LENGKAP MUDAH DIPAHAMI! Dimensi tiga KUBUS jarak titik ke garis

Introduction

This tutorial focuses on understanding the concept of distance from a point to a line in three-dimensional space, specifically within the context of a cube. This knowledge is essential for high school students (kelas 12) studying mathematics, particularly in accordance with the 2013 curriculum. By mastering these concepts, students can confidently tackle problems related to three-dimensional geometry.

Step 1: Understanding the Cube Structure

To effectively analyze distances in three-dimensional space, begin by familiarizing yourself with the structure of a cube.

• A cube has 8 vertices (corners), 12 edges, and 6 faces.
• Each edge of the cube is equal in length and meets at right angles.
• Visualize the cube in a coordinate system, with corners positioned at:
  • (0, 0, 0)
  • (0, 0, a)
  • (0, a, 0)
  • (0, a, a)
  • (a, 0, 0)
  • (a, 0, a)
  • (a, a, 0)
  • (a, a, a)

Here, 'a' represents the length of the cube’s edge.

Step 2: Identifying Points and Lines

Next, establish the points and lines relevant to your calculations.

• Identify the point from which you want to measure the distance.
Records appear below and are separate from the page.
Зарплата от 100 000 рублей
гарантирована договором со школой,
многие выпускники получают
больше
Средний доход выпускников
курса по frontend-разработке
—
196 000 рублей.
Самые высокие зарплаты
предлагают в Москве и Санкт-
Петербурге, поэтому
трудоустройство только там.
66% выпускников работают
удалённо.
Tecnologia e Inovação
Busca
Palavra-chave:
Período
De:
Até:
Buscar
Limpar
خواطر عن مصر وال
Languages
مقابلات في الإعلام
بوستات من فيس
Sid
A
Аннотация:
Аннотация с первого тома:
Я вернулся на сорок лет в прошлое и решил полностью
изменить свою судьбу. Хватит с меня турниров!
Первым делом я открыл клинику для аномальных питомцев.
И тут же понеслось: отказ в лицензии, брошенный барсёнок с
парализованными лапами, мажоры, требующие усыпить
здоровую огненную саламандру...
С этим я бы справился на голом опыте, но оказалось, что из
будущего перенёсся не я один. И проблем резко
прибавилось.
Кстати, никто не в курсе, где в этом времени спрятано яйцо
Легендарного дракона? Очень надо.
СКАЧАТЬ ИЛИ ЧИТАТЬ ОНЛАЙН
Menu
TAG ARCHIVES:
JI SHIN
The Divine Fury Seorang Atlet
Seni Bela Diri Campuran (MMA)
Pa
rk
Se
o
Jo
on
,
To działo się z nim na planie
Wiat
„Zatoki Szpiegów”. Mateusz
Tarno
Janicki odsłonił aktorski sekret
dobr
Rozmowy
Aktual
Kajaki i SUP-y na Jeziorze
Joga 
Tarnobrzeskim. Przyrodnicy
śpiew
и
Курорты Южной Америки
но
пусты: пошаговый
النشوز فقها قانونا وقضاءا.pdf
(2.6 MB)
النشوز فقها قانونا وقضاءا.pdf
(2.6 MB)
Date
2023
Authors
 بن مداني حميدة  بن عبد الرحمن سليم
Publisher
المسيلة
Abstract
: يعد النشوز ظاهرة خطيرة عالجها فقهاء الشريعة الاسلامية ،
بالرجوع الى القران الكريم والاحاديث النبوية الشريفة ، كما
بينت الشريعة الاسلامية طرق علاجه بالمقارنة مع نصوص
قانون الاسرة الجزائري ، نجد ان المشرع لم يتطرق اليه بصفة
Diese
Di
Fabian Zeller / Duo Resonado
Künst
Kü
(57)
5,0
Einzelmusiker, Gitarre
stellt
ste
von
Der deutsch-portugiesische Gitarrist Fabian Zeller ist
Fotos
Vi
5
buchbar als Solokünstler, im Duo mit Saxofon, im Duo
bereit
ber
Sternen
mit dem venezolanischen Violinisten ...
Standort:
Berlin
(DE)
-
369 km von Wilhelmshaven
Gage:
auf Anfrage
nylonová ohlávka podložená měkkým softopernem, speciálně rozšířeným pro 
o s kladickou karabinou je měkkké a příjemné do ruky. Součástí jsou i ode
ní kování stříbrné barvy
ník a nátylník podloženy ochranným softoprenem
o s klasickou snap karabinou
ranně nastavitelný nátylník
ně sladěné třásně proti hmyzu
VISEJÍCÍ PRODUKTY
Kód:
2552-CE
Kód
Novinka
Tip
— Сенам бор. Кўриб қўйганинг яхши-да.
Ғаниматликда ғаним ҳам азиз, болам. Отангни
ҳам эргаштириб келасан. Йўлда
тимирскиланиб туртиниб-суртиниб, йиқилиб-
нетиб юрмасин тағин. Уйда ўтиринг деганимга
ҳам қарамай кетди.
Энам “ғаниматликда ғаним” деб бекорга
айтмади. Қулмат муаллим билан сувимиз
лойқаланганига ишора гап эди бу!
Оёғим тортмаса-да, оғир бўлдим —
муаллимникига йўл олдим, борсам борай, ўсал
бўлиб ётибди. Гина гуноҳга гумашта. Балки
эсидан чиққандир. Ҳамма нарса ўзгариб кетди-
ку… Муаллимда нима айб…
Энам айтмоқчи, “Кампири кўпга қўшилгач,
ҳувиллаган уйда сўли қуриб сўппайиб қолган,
For example, let’s say we have point P located at (x₁, y₁, z₁).
• Determine the line you are measuring to, which can be represented by two points, A and B. For example, A (x₂, y₂, z₂) and B (x₃, y₃, z₃).

Step 3: Calculating the Vector

Transform the points into vectors to facilitate distance calculations.

• Create vectors from points:
  • Vector AP = (x₁ - x₂, y₁ - y₂, z₁ - z₂)
  • Vector AB = (x₃ - x₂, y₃ - y₂, z₃ - z₂)

Step 4: Finding the Cross Product

The cross product of vectors provides a way to find the perpendicular distance.

• Calculate the cross product ( AP \times AB ):
  • If AP = (a₁, b₁, c₁) and AB = (a₂, b₂, c₂), then:

  AP × AB = (b₁c₂ - c₁b₂, c₁a₂ - a₁c₂, a₁b₂ - b₁a₂)
  

Step 5: Calculating the Magnitude

To find the distance from point P to the line AB, first compute the magnitude of the cross product.

• The magnitude is given by:

|AP × AB| = √((b₁c₂ - c₁b₂)² + (c₁a₂ - a₁c₂)² + (a₁b₂ - b₁a₂)²)

Step 6: Distance Formula

Finally, apply the distance formula between point and line.

• The distance ( d ) is calculated as:

d = |AP × AB| / |AB|

• Where |AB| is the magnitude of vector AB:

|AB| = √((x₃ - x₂)² + (y₃ - y₂)² + (z₃ - z₂)²)

Conclusion

In this tutorial, you learned how to calculate the distance from a point to a line in three-dimensional space, using a cube as a reference. By understanding the structure of the cube, identifying relevant points and lines, and applying vector calculations, you can solve complex geometry problems effectively. Practice these steps with different points and lines to solidify your understanding, and consider exploring additional resources or problems related to three-dimensional geometry.